The reality is that we got OOXML and ODF, which are so enormously complex that no piece of software except Microsoft Word and OpenOffice could hope to fully implement them. If there was an ACID3 test for either it would be fully clear how bad and non-interoperable the situation is. We got XHTML, which turned out to be a horrible idea ( http://diveintomark.org/archives/2004/01/14/thought_experime... ) and is now abandoned. We got XML schema, because everyone realized that when you have structured data you want data types, instead of everything being just text.

And because XML seduces you into thinking it's much simpler than it actually is, people write their own parsers and generators all the time that have no hope of knowing what to do with a CDATA section, and you get parsers that will fail if the whitespace isn't just exactly right. The whole thing is a giant farce.

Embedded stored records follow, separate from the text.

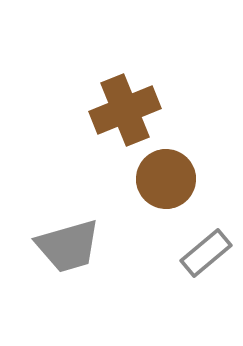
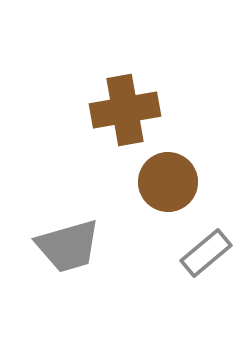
brown cross: rotated 12 degrees clockwise
brown circle: moved 2 px right, 3 px down
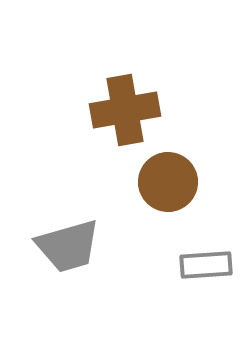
gray rectangle: moved 12 px down; rotated 36 degrees clockwise
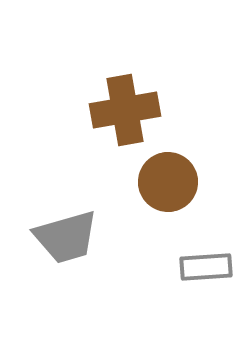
gray trapezoid: moved 2 px left, 9 px up
gray rectangle: moved 2 px down
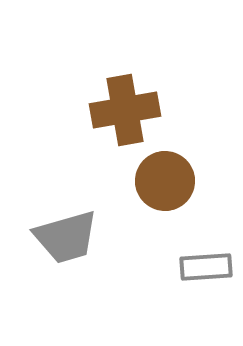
brown circle: moved 3 px left, 1 px up
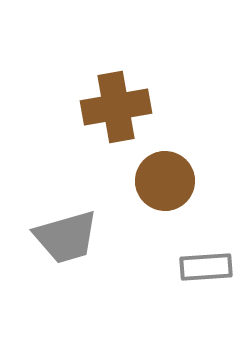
brown cross: moved 9 px left, 3 px up
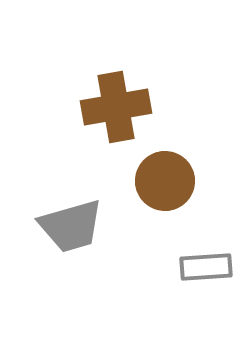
gray trapezoid: moved 5 px right, 11 px up
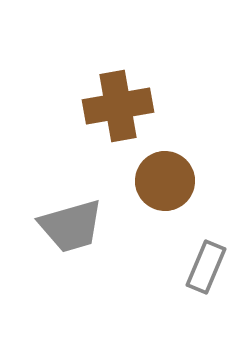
brown cross: moved 2 px right, 1 px up
gray rectangle: rotated 63 degrees counterclockwise
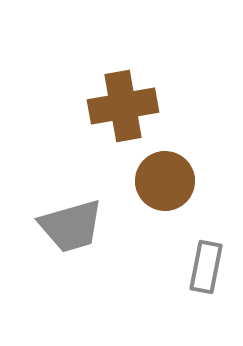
brown cross: moved 5 px right
gray rectangle: rotated 12 degrees counterclockwise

Just like you say, people got excited about the promise of XML. This is the perennial problem when people try to create standards in an area that doesn't actually have any compelling implementations yet. Good standards refine and codify existing practice. Bad standards try to invent something and standardize it at the same time.


I would agree. XML is like OO, it's actually still useful in some cases, but if you don't have marked-up textual content you're probably doing it wrong. I wonder what fraction of XML in the world is actually marked-up textual content, rather than data masquerading as marked up text?